Since Van Dijk sustained his ACL injury last October, the process following his reconstructive surgery has been well-documented, from post-surgical stages to his work in the training room and most recently training with the squad in Austria.
Although there were some early rumours of the Dutchman potentially returning late last season – which I always found to be a bit farfetched considering the risk/reward of coming back from an anterior cruciate ligament injury too soon, especially for a key position and leader – those would be squashed by Jurgen Klopp.
And any rumours of Van Dijk returning for the Euros would follow the same path, as he would rule himself out for the Netherlands – very much the right decision considering the risk of dropping a player straight into a high-intensity environment.
The decision to hold Van Dijk back certainly made sense. Research clearly shows the longer you allow the surgically repaired anterior cruciate ligament to integrate and heal, the better off the player will be – and there is some research showing nine months may be the key mark in terms of reducing reinjury risk.
And Klopp stressed they will “not risk it” when it comes to the 30-year-old on Friday, as “we have to be patient” and “prepare for a full season, not a pre-season game.”
It means he isn’t to feature in the next friendly, but now that we’re into 10 months since the injury and Van Dijk is going through the return to play process, when will the centre-back actually be able to feature in games?
To understand that, we have to understand what exactly goes into the return to play process at the latter stages and what the Liverpool training staff may be looking for prior to clearing him.

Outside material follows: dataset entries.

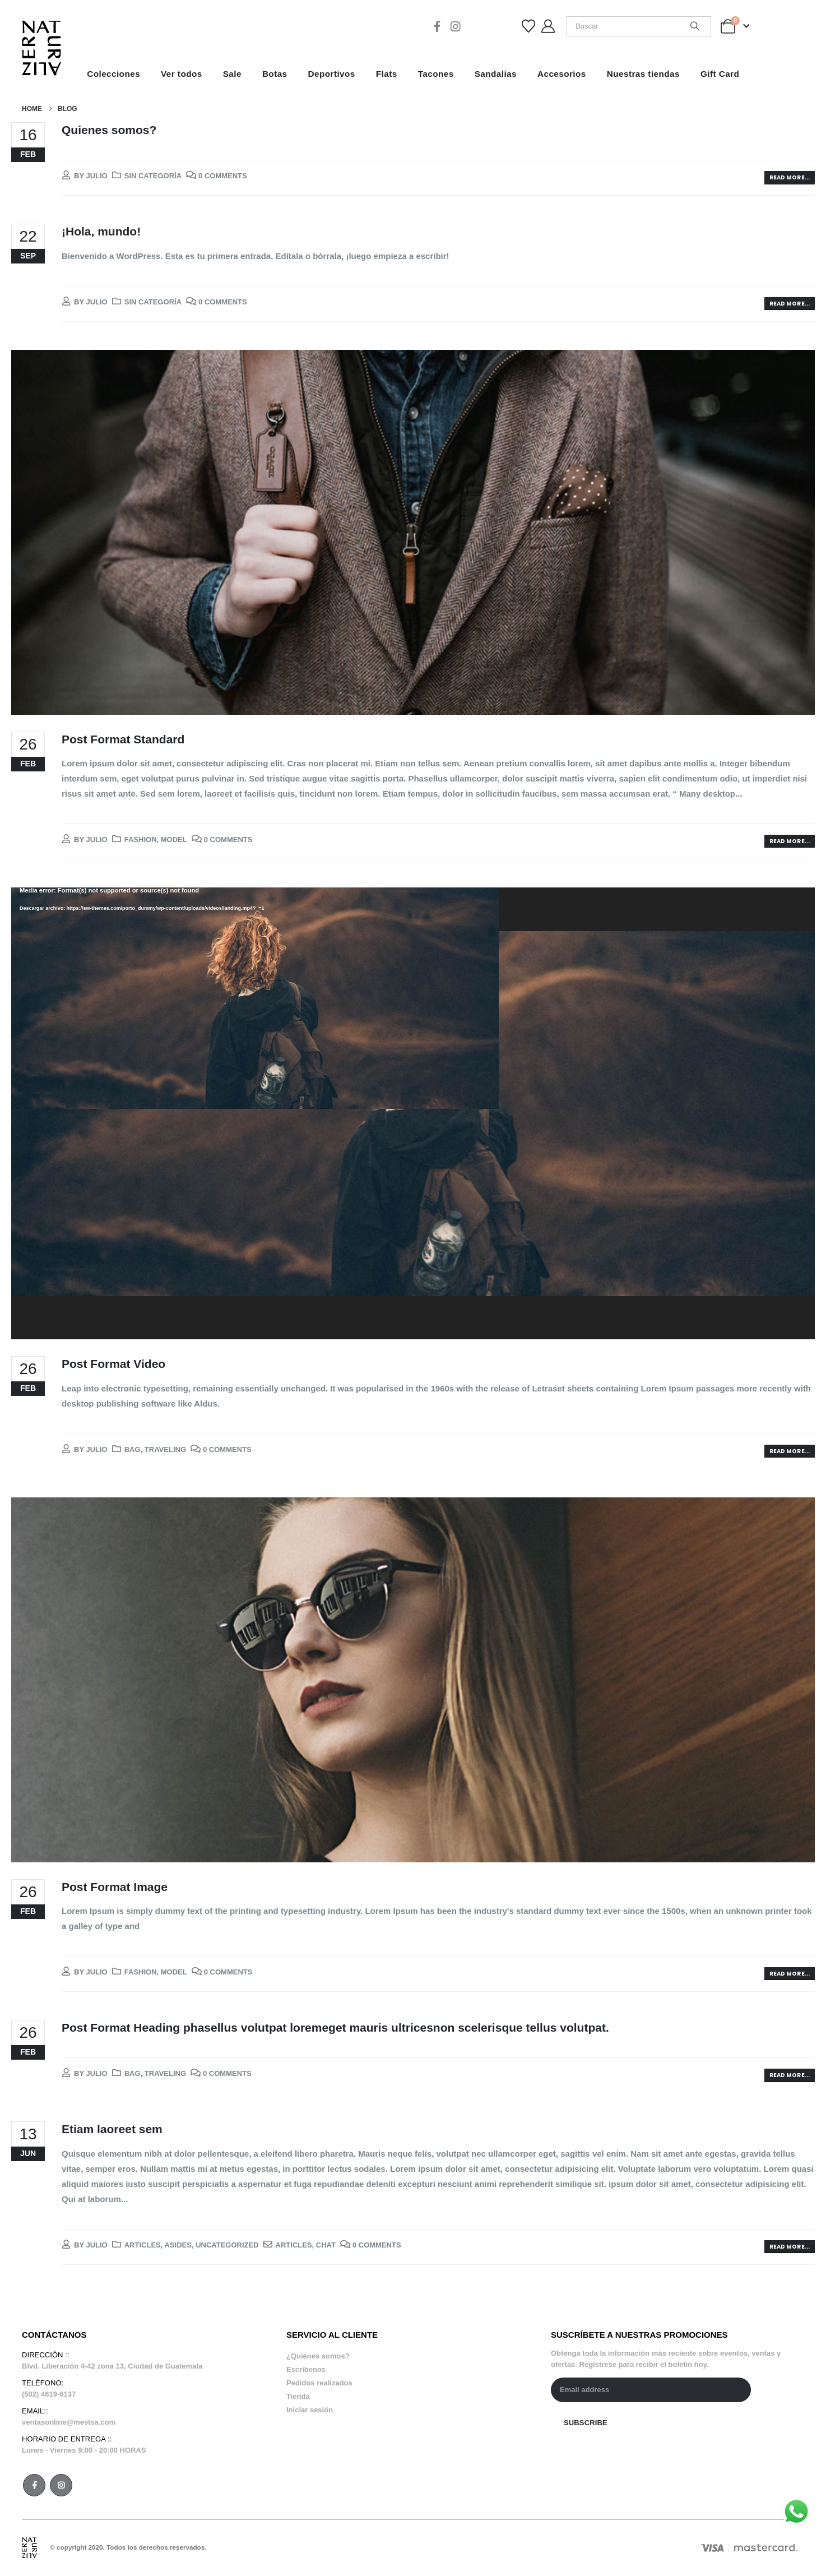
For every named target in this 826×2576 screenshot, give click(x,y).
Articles (142, 2245)
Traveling (165, 1449)
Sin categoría (153, 176)
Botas (274, 73)
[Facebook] (437, 26)
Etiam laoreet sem (112, 2128)
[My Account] (548, 26)
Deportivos (331, 73)
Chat (326, 2245)
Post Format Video (113, 1363)
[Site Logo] (41, 48)
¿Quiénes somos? (318, 2356)
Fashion (140, 839)
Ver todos (181, 73)
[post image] (413, 532)
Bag (132, 1449)
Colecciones (113, 73)
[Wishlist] (529, 26)
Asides (177, 2245)
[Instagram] (455, 26)
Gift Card (719, 73)
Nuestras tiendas (643, 73)
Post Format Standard (123, 739)
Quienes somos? (109, 129)
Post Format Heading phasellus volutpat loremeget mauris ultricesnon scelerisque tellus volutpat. (335, 2027)
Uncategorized (227, 2245)
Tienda (298, 2396)
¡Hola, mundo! (101, 231)
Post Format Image (115, 1886)
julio (96, 176)
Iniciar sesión (309, 2410)
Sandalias (496, 73)
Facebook (34, 2485)
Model (174, 839)
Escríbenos (306, 2369)
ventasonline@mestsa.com (68, 2422)
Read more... (789, 177)
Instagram (61, 2485)
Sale (232, 73)
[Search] (695, 26)
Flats (386, 73)
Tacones (436, 73)
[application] (413, 1113)
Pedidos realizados (319, 2383)
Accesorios (561, 73)
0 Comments (222, 176)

Although there are multiple different paradigms at play here and every medical and training staff will have different specific metrics or key criteria they’re looking for, there are key underlying factors and principles that guide return to play following major knee ligament injuries.

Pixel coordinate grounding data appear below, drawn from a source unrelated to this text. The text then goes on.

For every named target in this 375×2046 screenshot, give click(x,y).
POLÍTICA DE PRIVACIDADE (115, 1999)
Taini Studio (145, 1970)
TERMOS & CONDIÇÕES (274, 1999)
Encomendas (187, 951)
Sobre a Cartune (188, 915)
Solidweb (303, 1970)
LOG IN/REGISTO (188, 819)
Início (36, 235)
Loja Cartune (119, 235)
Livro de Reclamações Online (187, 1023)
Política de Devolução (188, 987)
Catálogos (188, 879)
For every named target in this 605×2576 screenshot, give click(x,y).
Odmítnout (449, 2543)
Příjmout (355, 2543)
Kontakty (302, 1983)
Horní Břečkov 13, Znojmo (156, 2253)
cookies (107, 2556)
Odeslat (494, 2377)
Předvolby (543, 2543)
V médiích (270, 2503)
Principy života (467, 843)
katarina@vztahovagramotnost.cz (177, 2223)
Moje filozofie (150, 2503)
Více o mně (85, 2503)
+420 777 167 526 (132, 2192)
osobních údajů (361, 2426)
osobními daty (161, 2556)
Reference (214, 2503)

The first is specific to the knee itself. The training staff will constantly be assessing Van Dijk’s surgically repaired knee for how it responds to activity – particularly any increase in activity intensity.
For example, increasing sprint speed or change of direction speed – by gauging post-activity soreness and post-activity swelling. For the former, you’re looking for soreness that resolves within 24 hours and for the latter, you want very minimal swelling in the knee region.
Further, there’s side to side strength testing – for example using a computer-assisted tool called the Biodex – that measures and compares quadriceps strength on the injured and uninjured leg and measures the hamstring to quadriceps strength ratios as well.
These tests were likely used to clear Van Dijk to return to sports training in the first place but the training staff may be looking to really optimise them before return to match clearance.
From a movement perspective, the training team is assessing how Van Dijk is moving during his drills and particularly during multi-planar drills that require spontaneous movement and reactions. These drills emphasize the neuromuscular connection between the brain and body to create stability around the knee and coordination globally for the entire body.
Further, higher intensity activities like jumping and landing are being tested in multiple planes, looking for if the defender is able to control all phases of the leap and landing along with maintaining his balance.
Klopp recently mentioned that Van Dijk just began this high complexity, multiple phases of the game drills in the early stages of pre-season.
One of the most overlooked factors when returning from a long-term injury is simply regaining previous cardiovascular fitness levels, as in-game fitness simply cannot be replicated outside of it.
In Van Dijk’s case, that equates to 10 months of not having in-match fitness so the training staff will be using fitness benchmarks as an indicator of his potential in-game readiness.
These metrics are tested in numerous ways but the most recognisable may be the black vest that Liverpool players are often seen wearing during training, which measures key variables like heart rate.
Last and certainly not least – and arguably the most subjective which makes it the most difficult – is the mental readiness part of the equation for Van Dijk.
More and more research is showing that following ACL surgery, kinesiophobia or “fear of movement or re-injury” is one of the last things to dissipate for athletes.
For that reason, it’s always important to observe if players are holding back on certain drills or avoiding contact. Is the Dutchman not going after that 50/50 ball in training or is he not putting that shoulder into the player when tracking a ball, etc.?
But Liverpool value and understand the psychological part of performance to the point they hired Lee Richardson to be their head performance psychologist.
All these factors – and there’s certainly room for more – play a part in the decision-making process to clear Van Dijk for games or not. There’s still a large gap between ‘healed’ and ready for games, a bridge that the No. 4 currently finds himself strolling on.
The good news overall is that there’s no indication Van Dijk has suffered any setbacks in his training. But it’s apparent the medical and training staff are being extremely methodical with his return and trying to minimize as much risk as possible so when he does get back, he’s as close to 100% as possible (although you still expect some issues after returning).
Considering the importance and stature of the player – along with how well Joel Matip has progressed following ankle surgery and the arrival of Ibrahima Konate to provide some cover – it makes sense to be as confident as possible that Van Dijk is ready to play in-matches prior to clearing him.
You can’t skip steps or you create risk.